* **AIM OF THE TASK**:
Find the lines of the listing that contain the string "Real", and return them.
=== DATA RECORDS ===
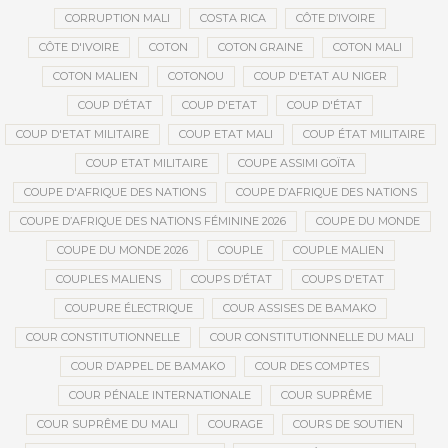
CORRUPTION MALI
COSTA RICA
CÔTE D’IVOIRE
CÔTE D'IVOIRE
COTON
COTON GRAINE
COTON MALI
COTON MALIEN
COTONOU
COUP D'ETAT AU NIGER
COUP D’ÉTAT
COUP D'ETAT
COUP D'ÉTAT
COUP D'ETAT MILITAIRE
COUP ETAT MALI
COUP ÉTAT MILITAIRE
COUP ETAT MILITAIRE
COUPE ASSIMI GOÏTA
COUPE D'AFRIQUE DES NATIONS
COUPE D’AFRIQUE DES NATIONS
COUPE D’AFRIQUE DES NATIONS FÉMININE 2026
COUPE DU MONDE
COUPE DU MONDE 2026
COUPLE
COUPLE MALIEN
COUPLES MALIENS
COUPS D’ÉTAT
COUPS D'ETAT
COUPURE ÉLECTRIQUE
COUR ASSISES DE BAMAKO
COUR CONSTITUTIONNELLE
COUR CONSTITUTIONNELLE DU MALI
COUR D’APPEL DE BAMAKO
COUR DES COMPTES
COUR PÉNALE INTERNATIONALE
COUR SUPRÊME
COUR SUPRÊME DU MALI
COURAGE
COURS DE SOUTIEN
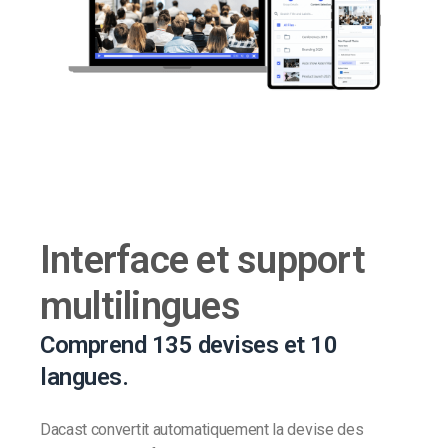
Interface et support
multilingues
Comprend 135 devises et 10
langues.
Dacast convertit automatiquement la devise des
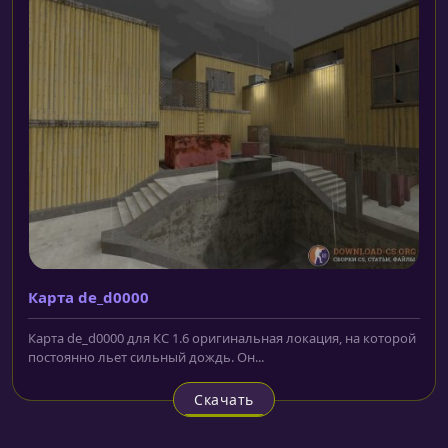
Карта de_d0000
Карта de_d0000 для КС 1.6 оригинальная локация, на которой
постоянно льет сильный дождь. Он...
Скачать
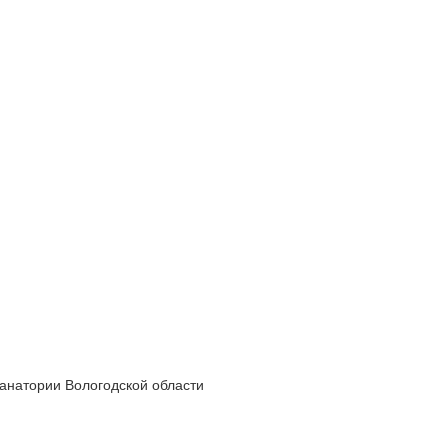
анатории Вологодской области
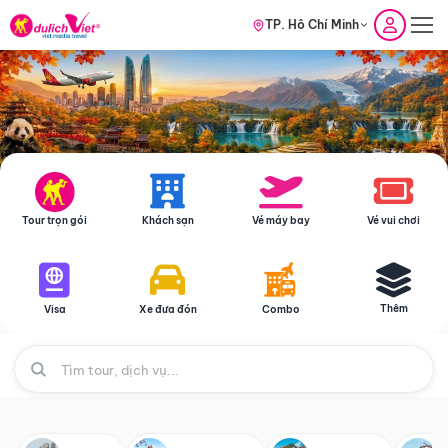
TP. Hồ Chí Minh
Tour trọn gói
Khách sạn
Vé máy bay
Vé vui chơi
Thêm
Visa
Xe đưa đón
Combo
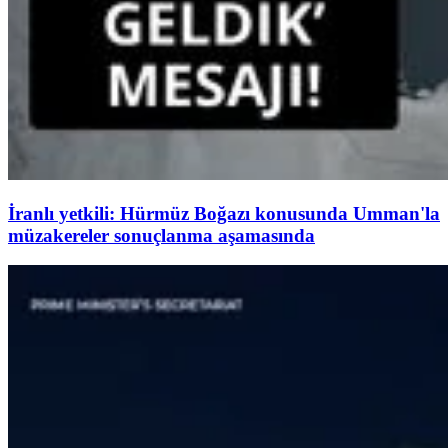
İranlı yetkili: Hürmüz Boğazı konusunda Umman'la
müzakereler sonuçlanma aşamasında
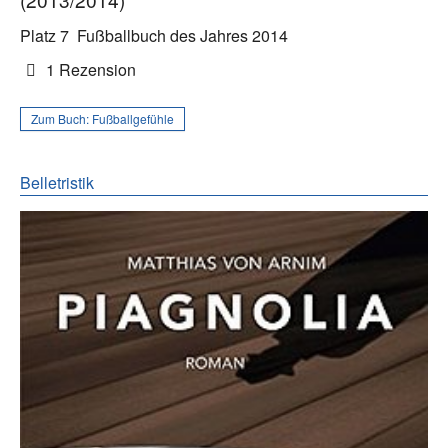
Platz 7
Fußballbuch des Jahres 2014
1 Rezension
Zum Buch:
Fußballgefühle
Belletristik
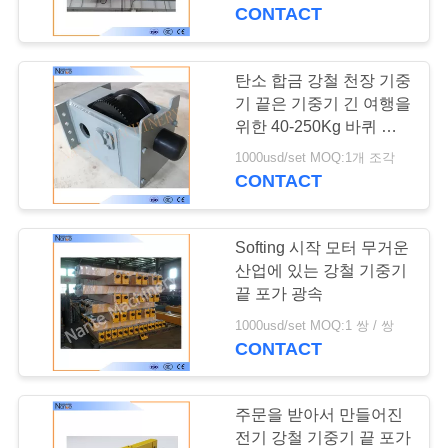
개
CONTACT
공
탄소 합금 강철 천장 기중
장
기 끝은 기중기 긴 여행을
위한 40-250Kg 바퀴 구
투
획을 나릅니다
1000usd/set MOQ:1개 조각
CONTACT
어
Softing 시작 모터 무거운
품
산업에 있는 강철 기중기
질
끝 포가 광속
1000usd/set MOQ:1 쌍 / 쌍
관
CONTACT
리
주문을 받아서 만들어진
전기 강철 기중기 끝 포가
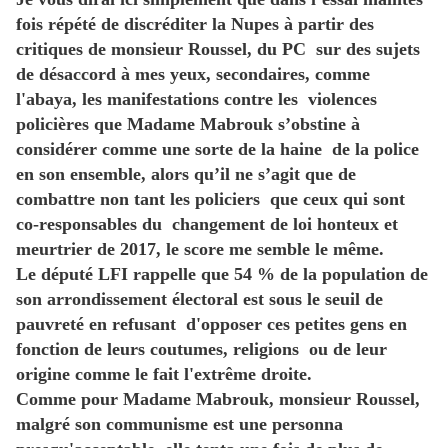
fois répété de discréditer la Nupes à partir des
critiques de monsieur Roussel, du PC sur des sujets
de désaccord à mes yeux,‭ ‬secondaires,‭ ‬comme
l'abaya,‭ ‬les manifestations contre les violences
policières que Madame Mabrouk s’obstine à
considérer comme une sorte de la haine‭ ‬de la police
en son ensemble, alors qu’il ne s’agit que de
combattre non tant les policiers que ceux qui sont
co-responsables du changement de loi honteux et
meurtrier de‭ ‬2017, le score me semble le même.
Le député LFI rappelle que‭ ‬54‭ ‬%‭ ‬de la population de
son arrondissement électoral est sous le seuil de
pauvreté en refusant‭ ‬d'opposer ces petites gens ‬en
fonction de leurs coutumes,‭ ‬religions‭ ou de leur
origine comme le fait l'extrême droite.
Comme pour Madame Mabrouk, monsieur Roussel,‭
‬malgré son communisme est une personna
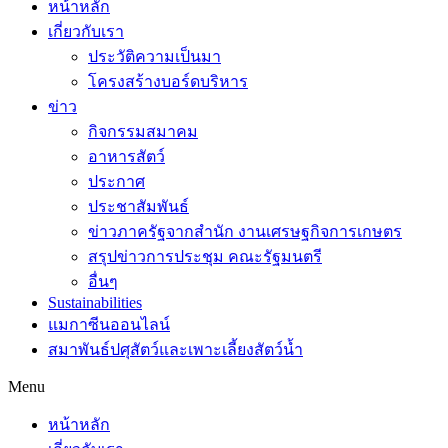
หน้าหลัก
เกี่ยวกับเรา
ประวัติความเป็นมา
โครงสร้างบอร์ดบริหาร
ข่าว
กิจกรรมสมาคม
อาหารสัตว์
ประกาศ
ประชาสัมพันธ์
ข่าวภาครัฐจากสำนัก งานเศรษฐกิจการเกษตร
สรุปข่าวการประชุม คณะรัฐมนตรี
อื่นๆ
Sustainabilities
แมกาซีนออนไลน์
สมาพันธ์ปศุสัตว์และเพาะเลี้ยงสัตว์น้ำ
Menu
หน้าหลัก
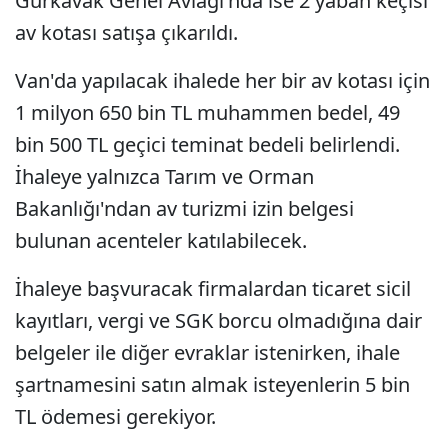
Gürkavak Genel Avlağı'nda ise 2 yaban keçisi
av kotası satışa çıkarıldı.
Van'da yapılacak ihalede her bir av kotası için
1 milyon 650 bin TL muhammen bedel, 49
bin 500 TL geçici teminat bedeli belirlendi.
İhaleye yalnızca Tarım ve Orman
Bakanlığı'ndan av turizmi izin belgesi
bulunan acenteler katılabilecek.
İhaleye başvuracak firmalardan ticaret sicil
kayıtları, vergi ve SGK borcu olmadığına dair
belgeler ile diğer evraklar istenirken, ihale
şartnamesini satın almak isteyenlerin 5 bin
TL ödemesi gerekiyor.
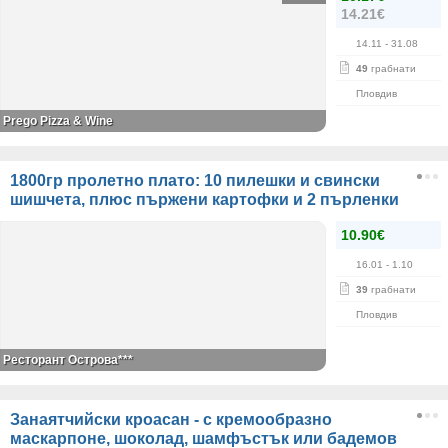
14.21€
14.11
- 31.08
49
грабнати
Пловдив
Prego Pizza & Wine
1800гр пролетно плато: 10 пилешки и свински
шишчета, плюс пържени картофки и 2 пърленки
10.90€
16.01
- 1.10
39
грабнати
Пловдив
Ресторант Острова***
Занаятчийски кроасан - с кремообразно
маскарпоне, шоколад, шамфъстък или бадемов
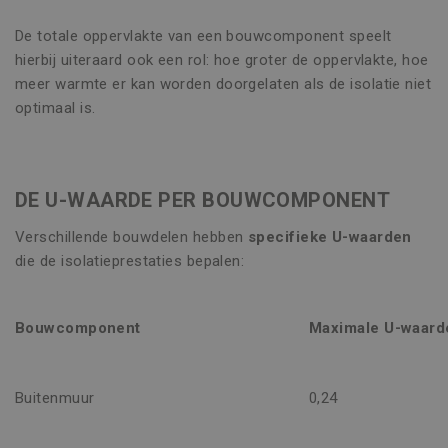
De totale oppervlakte van een bouwcomponent speelt
hierbij uiteraard ook een rol: hoe groter de oppervlakte, hoe
meer warmte er kan worden doorgelaten als de isolatie niet
optimaal is.
DE U-WAARDE PER BOUWCOMPONENT
Verschillende bouwdelen hebben
specifieke U-waarden
die de isolatieprestaties bepalen:
Bouwcomponent
Maximale U-waard
Buitenmuur
0,24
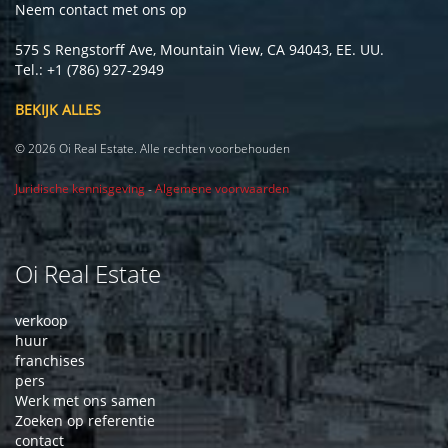
Neem contact met ons op
575 S Rengstorff Ave, Mountain View, CA 94043, EE. UU.
Tel.: +1 (786) 927-2949
BEKIJK ALLES
© 2026 Oi Real Estate. Alle rechten voorbehouden
Juridische kennisgeving
-
Algemene voorwaarden
Oi Real Estate
verkoop
huur
franchises
pers
Werk met ons samen
Zoeken op referentie
contact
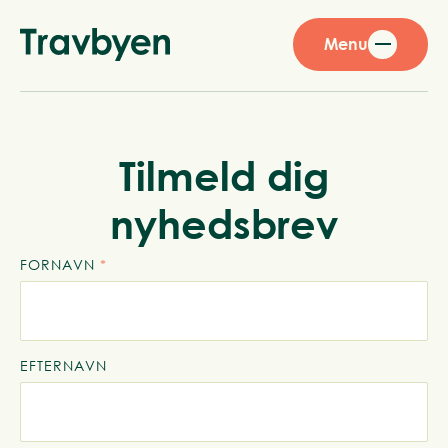
Menu
Tilmeld dig
nyhedsbrev
FORNAVN
*
EFTERNAVN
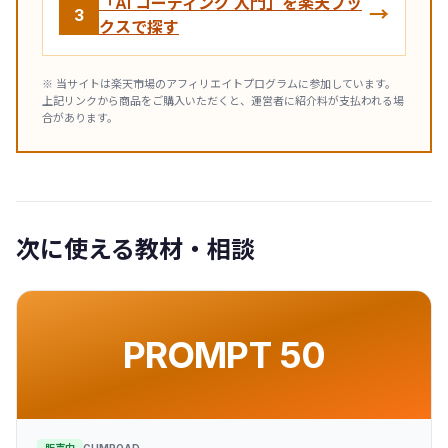
「AI コーディング 入門」を楽天ブッ
→
3
クスで探す
※ 当サイトは楽天市場のアフィリエイトプログラムに参加しています。
上記リンクから商品をご購入いただくと、運営者に紹介料が支払われる場
合があります。
次に使える教材・相談
PROMPT 50
販売中
GUMROAD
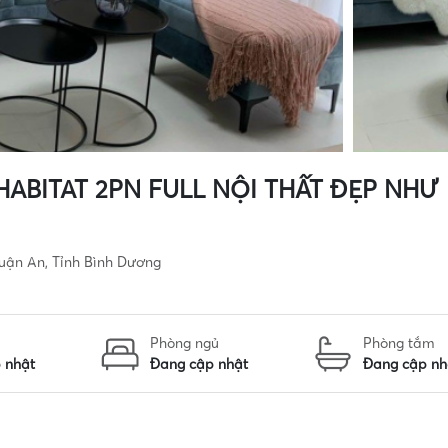
ABITAT 2PN FULL NỘI THẤT ĐẸP NHƯ
uận An, Tỉnh Bình Dương
Phòng ngủ
Phòng tắm
 nhật
Đang cập nhật
Đang cập nh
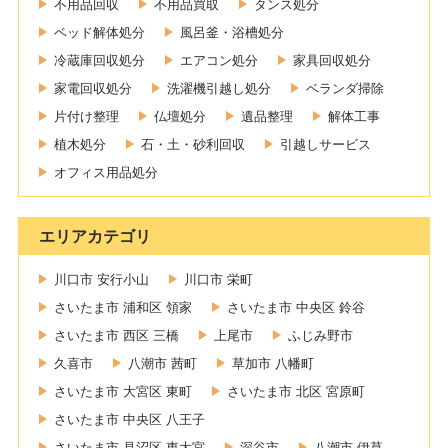
不用品回収
不用品買取
タンス処分
ベッド解体処分
風呂釜・浴槽処分
冷蔵庫回収処分
エアコン処分
家具回収処分
家電回収処分
洗濯機引越し処分
ベランダ掃除
片付け整理
仏壇処分
遺品整理
解体工事
植木処分
石・土・砂利回収
引越しサービス
オフィス用品処分
エリアカテゴリ
川口市 安行小山
川口市 栄町
さいたま市 浦和区 領家
さいたま市 中央区 鈴谷
さいたま市 西区 三橋
上尾市
ふじみ野市
久喜市
八潮市 茜町
草加市 八幡町
さいたま市 大宮区 東町
さいたま市 北区 宮原町
さいたま市 中央区 八王子
さいたま市 見沼区 東大宮
深谷市
八潮市 伊草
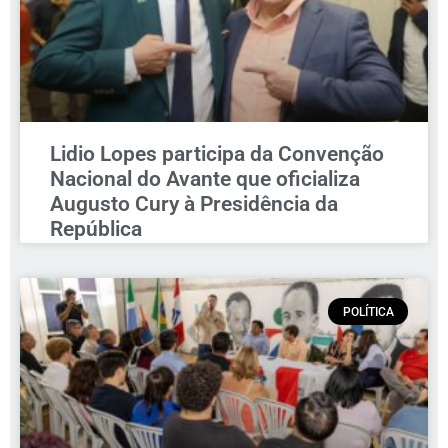
Lidio Lopes participa da Convenção
Nacional do Avante que oficializa
Augusto Cury à Presidência da
República
POLÍTICA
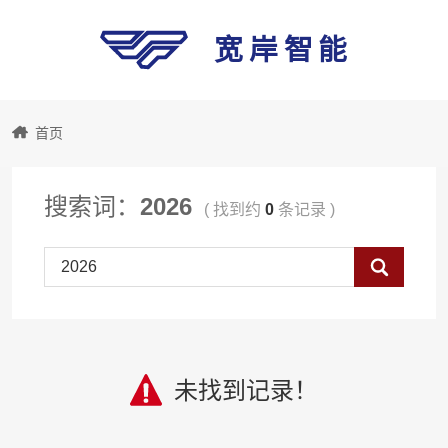
宽岸智能
宽
首页
岸
搜索词：
2026
( 找到约
0
条记录 )
智
Search
能
未找到记录！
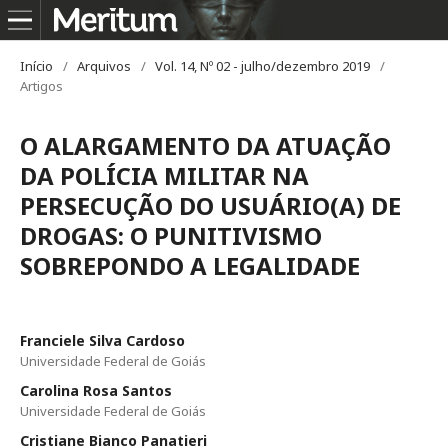
Início
/
Arquivos
/
Vol. 14, Nº 02 - julho/dezembro 2019
/
Artigos
O ALARGAMENTO DA ATUAÇÃO
DA POLÍCIA MILITAR NA
PERSECUÇÃO DO USUÁRIO(A) DE
DROGAS: O PUNITIVISMO
SOBREPONDO A LEGALIDADE
Franciele Silva Cardoso
Universidade Federal de Goiás
Carolina Rosa Santos
Universidade Federal de Goiás
Cristiane Bianco Panatieri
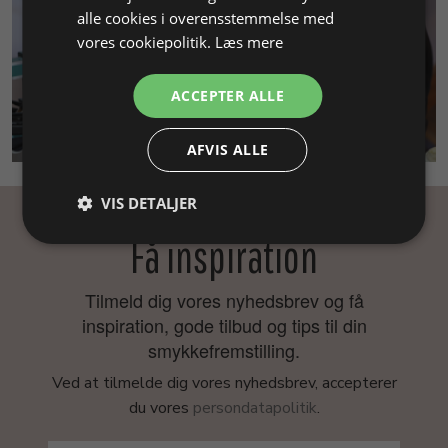
alle cookies i overensstemmelse med
vores cookiepolitik.
Læs mere
ACCEPTER ALLE
SMYKKEKURSUS
AFVIS ALLE
VIS DETALJER
Få inspiration
Tilmeld dig vores nyhedsbrev og få
inspiration, gode tilbud og tips til din
smykkefremstilling.
Ved at tilmelde dig vores nyhedsbrev, accepterer
du vores
persondatapolitik
.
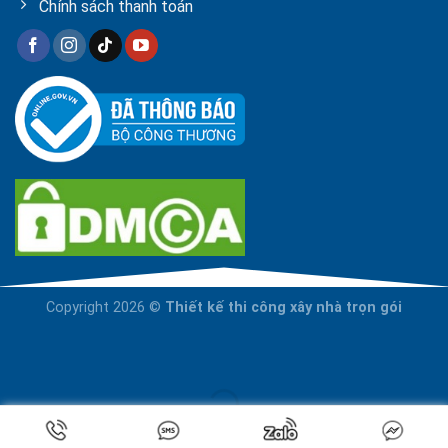
Chính sách thanh toán
Copyright 2026 ©
Thiết kế thi công xây nhà trọn gói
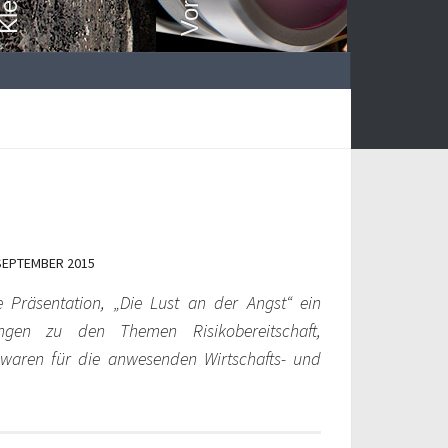
 SEPTEMBER 2015
 Präsentation, „Die Lust an der Angst“ ein
ungen zu den Themen Risikobereitschaft,
 waren für die anwesenden Wirtschafts- und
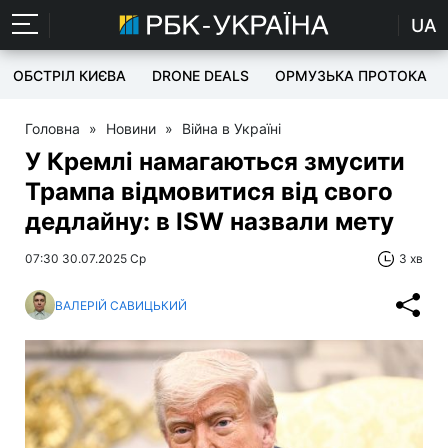
UA
ОБСТРІЛ КИЄВА
DRONE DEALS
ОРМУЗЬКА ПРОТОКА
Головна
»
Новини
»
Війна в Україні
У Кремлі намагаються змусити
Трампа відмовитися від свого
дедлайну: в ISW назвали мету
07:30 30.07.2025 Ср
3 хв
ВАЛЕРІЙ САВИЦЬКИЙ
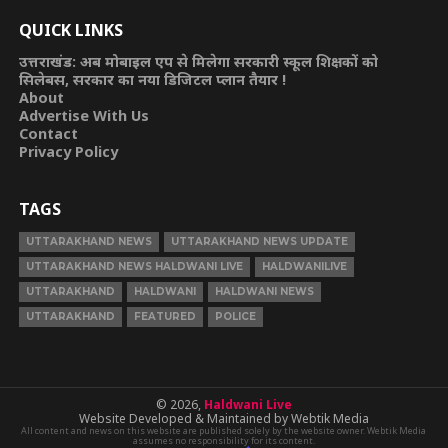
QUICK LINKS
उत्तराखंड: अब मोबाइल एप से मिलेगा सरकारी स्कूल शिक्षकों को
सिलेबस, सरकार का नया डिजिटल प्लान तैयार !
About
Advertise With Us
Contact
Privacy Policy
TAGS
UTTARAKHAND NEWS
UTTARAKHAND NEWS UPDATE
UTTARAKHAND NEWS HALDWANI LIVE
HALDWANILIVE
UTTARAKHAND
HALDWANI
HALDWANI NEWS
UTTARAKHAND
FEATURED
POLICE
© 2026,
Haldwani Live
Website Developed & Maintained by Webtik Media
All content and news on this website are published solely by the website owner. Webtik Media
assumes no responsibility for its content.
===
* **TASK RESULT**:
© 2026 Oi Real Estate. Alle rechten voorbehouden
Oi Real Estate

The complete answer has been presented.